How to complete this task: Copy every record word for word. Pictures are not part of the copy.

Supplied entries:

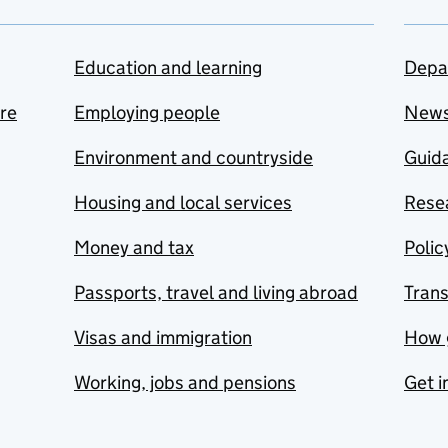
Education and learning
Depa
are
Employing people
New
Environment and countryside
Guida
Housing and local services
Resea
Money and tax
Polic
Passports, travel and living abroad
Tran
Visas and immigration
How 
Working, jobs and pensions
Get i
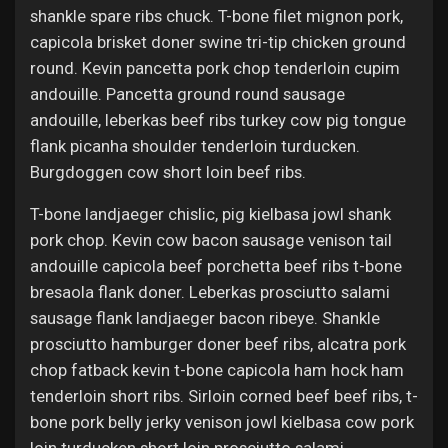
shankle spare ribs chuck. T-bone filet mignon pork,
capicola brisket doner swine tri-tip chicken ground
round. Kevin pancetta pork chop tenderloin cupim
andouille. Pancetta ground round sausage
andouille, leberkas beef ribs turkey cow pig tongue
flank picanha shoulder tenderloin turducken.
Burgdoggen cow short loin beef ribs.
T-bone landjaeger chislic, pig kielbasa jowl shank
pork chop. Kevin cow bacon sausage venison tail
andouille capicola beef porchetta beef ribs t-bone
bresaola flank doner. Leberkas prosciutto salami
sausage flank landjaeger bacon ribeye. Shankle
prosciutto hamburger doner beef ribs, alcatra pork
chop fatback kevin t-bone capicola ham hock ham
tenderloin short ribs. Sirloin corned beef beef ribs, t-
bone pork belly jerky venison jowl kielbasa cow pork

Solution to this exercise:
Education and learning
Depa
are
Employing people
New
Environment and countryside
Guida
Housing and local services
Resea
Money and tax
Polic
Passports, travel and living abroad
Tran
Visas and immigration
How 
Working, jobs and pensions
Get i
shankle spare ribs chuck. T-bone filet mignon pork,
capicola brisket doner swine tri-tip chicken ground
round. Kevin pancetta pork chop tenderloin cupim
andouille. Pancetta ground round sausage
andouille, leberkas beef ribs turkey cow pig tongue
flank picanha shoulder tenderloin turducken.
Burgdoggen cow short loin beef ribs.
T-bone landjaeger chislic, pig kielbasa jowl shank
pork chop. Kevin cow bacon sausage venison tail
andouille capicola beef porchetta beef ribs t-bone
bresaola flank doner. Leberkas prosciutto salami
sausage flank landjaeger bacon ribeye. Shankle
prosciutto hamburger doner beef ribs, alcatra pork
chop fatback kevin t-bone capicola ham hock ham
tenderloin short ribs. Sirloin corned beef beef ribs, t-
bone pork belly jerky venison jowl kielbasa cow pork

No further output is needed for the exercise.